Write out, word for word, only the data from its first line to the line containing "methods. These methods".

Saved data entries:
○ ○ ○ ○ ○
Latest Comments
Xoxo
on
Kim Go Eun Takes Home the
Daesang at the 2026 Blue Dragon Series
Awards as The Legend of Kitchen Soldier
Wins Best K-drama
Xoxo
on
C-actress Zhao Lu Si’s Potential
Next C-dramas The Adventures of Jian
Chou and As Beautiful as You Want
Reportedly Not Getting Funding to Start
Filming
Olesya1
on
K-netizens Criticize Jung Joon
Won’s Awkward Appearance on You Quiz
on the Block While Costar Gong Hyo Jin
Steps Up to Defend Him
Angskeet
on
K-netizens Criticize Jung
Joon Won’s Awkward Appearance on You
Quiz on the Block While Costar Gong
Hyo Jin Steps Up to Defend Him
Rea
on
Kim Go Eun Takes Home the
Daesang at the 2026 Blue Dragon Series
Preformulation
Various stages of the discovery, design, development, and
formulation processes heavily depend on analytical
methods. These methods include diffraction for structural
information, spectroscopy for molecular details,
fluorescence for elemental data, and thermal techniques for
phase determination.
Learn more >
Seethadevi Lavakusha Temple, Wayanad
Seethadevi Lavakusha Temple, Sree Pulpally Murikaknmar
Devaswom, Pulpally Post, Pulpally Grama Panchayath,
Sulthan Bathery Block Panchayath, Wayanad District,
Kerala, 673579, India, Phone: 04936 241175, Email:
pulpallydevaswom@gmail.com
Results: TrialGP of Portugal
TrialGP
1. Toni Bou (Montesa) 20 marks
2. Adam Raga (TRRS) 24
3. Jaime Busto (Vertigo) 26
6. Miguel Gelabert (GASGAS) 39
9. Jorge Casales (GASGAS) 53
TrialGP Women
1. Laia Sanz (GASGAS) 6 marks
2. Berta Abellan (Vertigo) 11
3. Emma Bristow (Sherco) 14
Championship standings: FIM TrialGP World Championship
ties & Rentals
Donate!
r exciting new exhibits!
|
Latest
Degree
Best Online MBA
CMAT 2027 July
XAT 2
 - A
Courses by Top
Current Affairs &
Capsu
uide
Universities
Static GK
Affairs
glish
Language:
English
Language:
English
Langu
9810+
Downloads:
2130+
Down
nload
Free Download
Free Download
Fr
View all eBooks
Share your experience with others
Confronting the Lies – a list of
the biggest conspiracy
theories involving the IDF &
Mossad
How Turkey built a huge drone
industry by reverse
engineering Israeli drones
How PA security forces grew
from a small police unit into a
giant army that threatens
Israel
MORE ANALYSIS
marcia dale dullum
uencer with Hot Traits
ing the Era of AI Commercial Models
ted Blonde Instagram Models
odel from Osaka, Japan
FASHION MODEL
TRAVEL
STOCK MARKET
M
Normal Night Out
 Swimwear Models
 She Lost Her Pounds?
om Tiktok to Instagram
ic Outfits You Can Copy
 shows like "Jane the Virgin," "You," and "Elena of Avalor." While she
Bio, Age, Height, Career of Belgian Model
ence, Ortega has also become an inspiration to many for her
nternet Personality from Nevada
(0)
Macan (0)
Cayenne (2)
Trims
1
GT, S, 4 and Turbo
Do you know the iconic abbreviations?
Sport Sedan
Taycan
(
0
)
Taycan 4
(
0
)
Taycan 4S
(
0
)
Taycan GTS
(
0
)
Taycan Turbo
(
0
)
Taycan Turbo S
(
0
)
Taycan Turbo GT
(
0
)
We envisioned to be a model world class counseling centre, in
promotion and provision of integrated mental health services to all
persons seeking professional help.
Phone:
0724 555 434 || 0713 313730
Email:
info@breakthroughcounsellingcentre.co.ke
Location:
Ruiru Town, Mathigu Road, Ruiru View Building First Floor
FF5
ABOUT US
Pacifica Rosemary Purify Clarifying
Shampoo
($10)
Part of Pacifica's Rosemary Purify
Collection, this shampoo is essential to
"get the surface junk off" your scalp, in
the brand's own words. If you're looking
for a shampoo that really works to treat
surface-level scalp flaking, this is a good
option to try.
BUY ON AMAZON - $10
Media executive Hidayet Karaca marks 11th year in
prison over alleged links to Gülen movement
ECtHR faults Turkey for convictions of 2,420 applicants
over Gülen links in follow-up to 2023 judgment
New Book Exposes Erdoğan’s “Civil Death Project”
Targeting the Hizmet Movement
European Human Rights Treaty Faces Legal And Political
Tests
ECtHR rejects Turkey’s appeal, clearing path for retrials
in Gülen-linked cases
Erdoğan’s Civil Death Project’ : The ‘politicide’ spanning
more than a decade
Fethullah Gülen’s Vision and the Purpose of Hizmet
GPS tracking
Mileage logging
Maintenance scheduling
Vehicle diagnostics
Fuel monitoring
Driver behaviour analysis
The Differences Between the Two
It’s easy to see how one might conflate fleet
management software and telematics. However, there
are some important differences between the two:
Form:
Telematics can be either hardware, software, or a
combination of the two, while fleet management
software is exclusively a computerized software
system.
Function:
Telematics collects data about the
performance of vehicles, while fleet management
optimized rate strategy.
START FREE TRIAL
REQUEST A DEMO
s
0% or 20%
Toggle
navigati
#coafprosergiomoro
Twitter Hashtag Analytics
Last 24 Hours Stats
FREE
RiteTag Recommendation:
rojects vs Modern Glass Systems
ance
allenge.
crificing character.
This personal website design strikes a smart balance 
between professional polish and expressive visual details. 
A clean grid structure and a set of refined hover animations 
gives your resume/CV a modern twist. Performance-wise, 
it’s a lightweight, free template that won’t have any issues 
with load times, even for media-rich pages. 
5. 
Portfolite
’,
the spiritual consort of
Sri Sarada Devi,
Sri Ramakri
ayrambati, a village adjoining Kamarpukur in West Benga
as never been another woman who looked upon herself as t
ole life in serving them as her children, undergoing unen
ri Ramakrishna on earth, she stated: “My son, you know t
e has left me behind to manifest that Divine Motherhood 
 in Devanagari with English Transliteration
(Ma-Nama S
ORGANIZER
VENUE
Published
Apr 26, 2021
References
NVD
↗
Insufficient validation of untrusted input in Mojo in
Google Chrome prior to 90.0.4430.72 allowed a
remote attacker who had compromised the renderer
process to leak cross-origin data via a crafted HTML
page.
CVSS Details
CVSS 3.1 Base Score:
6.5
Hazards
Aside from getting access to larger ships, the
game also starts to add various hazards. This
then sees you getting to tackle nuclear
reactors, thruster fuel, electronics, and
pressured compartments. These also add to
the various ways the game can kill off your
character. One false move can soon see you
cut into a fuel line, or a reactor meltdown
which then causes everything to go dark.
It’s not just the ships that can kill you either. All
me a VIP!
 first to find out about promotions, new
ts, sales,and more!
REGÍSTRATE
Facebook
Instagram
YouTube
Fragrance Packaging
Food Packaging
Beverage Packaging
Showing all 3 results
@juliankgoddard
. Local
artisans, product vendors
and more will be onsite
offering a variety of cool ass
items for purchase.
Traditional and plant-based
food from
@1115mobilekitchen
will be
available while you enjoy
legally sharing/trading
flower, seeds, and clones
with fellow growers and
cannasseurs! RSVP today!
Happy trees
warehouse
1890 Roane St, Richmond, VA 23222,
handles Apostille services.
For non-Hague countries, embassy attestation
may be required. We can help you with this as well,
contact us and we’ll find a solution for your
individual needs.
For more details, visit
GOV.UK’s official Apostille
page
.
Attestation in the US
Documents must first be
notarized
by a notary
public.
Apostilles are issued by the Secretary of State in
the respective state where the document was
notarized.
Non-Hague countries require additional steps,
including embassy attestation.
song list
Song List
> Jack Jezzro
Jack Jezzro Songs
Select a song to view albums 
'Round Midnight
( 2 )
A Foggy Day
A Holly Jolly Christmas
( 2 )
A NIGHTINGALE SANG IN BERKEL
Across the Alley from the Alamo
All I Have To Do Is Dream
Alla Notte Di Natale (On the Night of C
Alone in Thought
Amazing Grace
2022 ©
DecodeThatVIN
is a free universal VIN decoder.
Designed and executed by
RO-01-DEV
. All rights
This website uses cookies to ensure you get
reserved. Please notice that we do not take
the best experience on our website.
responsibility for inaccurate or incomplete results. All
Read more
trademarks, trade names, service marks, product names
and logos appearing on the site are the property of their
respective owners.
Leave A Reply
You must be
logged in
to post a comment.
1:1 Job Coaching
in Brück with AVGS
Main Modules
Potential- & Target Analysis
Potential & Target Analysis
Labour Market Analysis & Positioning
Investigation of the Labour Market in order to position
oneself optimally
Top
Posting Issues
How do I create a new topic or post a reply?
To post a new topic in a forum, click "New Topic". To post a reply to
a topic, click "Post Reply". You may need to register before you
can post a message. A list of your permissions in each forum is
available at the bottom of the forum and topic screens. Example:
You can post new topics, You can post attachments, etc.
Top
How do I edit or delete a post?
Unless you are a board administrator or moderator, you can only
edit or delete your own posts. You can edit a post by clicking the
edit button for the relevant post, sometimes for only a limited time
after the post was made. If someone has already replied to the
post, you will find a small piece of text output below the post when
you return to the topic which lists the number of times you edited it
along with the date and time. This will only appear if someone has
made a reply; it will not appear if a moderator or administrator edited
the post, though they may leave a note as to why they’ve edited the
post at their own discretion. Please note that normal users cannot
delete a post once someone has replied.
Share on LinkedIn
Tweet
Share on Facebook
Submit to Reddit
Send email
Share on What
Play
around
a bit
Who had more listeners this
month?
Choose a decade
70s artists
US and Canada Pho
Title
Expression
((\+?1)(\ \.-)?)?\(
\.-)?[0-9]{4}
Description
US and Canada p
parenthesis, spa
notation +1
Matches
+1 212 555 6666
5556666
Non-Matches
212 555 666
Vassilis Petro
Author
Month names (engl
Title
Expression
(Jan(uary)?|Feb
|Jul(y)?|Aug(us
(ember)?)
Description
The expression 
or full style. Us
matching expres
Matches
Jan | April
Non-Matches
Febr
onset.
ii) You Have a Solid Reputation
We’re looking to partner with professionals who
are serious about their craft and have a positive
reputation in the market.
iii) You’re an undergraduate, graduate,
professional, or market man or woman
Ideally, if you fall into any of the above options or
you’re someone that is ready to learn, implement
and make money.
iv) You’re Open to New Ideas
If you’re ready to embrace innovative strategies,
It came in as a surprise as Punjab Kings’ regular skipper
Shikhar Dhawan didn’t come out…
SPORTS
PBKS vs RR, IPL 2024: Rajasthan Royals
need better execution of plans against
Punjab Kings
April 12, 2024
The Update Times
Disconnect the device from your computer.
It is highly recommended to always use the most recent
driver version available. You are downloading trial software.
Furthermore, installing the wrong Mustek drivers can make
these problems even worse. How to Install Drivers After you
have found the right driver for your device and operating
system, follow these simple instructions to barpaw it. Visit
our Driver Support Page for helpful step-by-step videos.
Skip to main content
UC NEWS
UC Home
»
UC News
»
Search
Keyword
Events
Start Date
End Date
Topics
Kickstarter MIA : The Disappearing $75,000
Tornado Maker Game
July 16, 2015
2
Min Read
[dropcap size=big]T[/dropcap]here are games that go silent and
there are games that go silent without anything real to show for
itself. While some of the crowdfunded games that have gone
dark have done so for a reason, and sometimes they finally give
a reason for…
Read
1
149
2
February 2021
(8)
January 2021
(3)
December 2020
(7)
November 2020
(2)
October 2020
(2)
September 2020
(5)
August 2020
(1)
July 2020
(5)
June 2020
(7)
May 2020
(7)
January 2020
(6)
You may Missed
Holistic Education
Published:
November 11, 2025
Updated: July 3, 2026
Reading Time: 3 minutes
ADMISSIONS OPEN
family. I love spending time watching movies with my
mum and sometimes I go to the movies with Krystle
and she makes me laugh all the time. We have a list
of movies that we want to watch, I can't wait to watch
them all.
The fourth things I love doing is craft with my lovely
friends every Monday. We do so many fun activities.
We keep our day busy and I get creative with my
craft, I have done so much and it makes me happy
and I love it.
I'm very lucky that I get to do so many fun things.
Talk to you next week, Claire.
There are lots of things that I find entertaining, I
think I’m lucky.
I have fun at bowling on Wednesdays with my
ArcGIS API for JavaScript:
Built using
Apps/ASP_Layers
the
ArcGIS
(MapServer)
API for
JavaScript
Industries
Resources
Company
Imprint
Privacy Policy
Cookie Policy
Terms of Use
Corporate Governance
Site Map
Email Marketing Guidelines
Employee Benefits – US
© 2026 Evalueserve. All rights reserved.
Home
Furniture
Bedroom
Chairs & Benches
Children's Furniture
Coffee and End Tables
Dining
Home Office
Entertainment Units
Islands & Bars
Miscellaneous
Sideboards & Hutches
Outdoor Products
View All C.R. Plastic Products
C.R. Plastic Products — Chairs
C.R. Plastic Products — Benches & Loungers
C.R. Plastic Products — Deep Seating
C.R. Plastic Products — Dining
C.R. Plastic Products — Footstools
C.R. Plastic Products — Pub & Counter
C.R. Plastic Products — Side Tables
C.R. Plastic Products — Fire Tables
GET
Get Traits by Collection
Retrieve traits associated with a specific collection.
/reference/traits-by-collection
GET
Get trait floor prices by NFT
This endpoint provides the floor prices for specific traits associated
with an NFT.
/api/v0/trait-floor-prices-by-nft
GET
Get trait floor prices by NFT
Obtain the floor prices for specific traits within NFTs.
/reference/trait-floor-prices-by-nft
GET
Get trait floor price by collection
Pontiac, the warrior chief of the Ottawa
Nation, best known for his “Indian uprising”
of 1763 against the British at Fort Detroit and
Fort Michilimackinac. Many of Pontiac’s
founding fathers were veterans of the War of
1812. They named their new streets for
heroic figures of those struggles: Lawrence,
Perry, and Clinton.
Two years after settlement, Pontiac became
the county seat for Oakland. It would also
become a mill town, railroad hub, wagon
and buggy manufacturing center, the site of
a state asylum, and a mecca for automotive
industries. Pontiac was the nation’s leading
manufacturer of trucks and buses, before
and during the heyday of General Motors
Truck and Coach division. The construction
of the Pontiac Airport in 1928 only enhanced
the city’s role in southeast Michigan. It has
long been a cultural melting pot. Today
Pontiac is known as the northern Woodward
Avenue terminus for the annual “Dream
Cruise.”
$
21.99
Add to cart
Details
○ ○ ○ ○ ○
Finished exercise
Latest Comments
Xoxo
on
Kim Go Eun Takes Home the
Daesang at the 2026 Blue Dragon Series
Awards as The Legend of Kitchen Soldier
Wins Best K-drama
Xoxo
on
C-actress Zhao Lu Si’s Potential
Next C-dramas The Adventures of Jian
Chou and As Beautiful as You Want
Reportedly Not Getting Funding to Start
Filming
Olesya1
on
K-netizens Criticize Jung Joon
Won’s Awkward Appearance on You Quiz
on the Block While Costar Gong Hyo Jin
Steps Up to Defend Him
Angskeet
on
K-netizens Criticize Jung
Joon Won’s Awkward Appearance on You
Quiz on the Block While Costar Gong
Hyo Jin Steps Up to Defend Him
Rea
on
Kim Go Eun Takes Home the
Daesang at the 2026 Blue Dragon Series
Preformulation
Various stages of the discovery, design, development, and
formulation processes heavily depend on analytical
methods. These methods include diffraction for structural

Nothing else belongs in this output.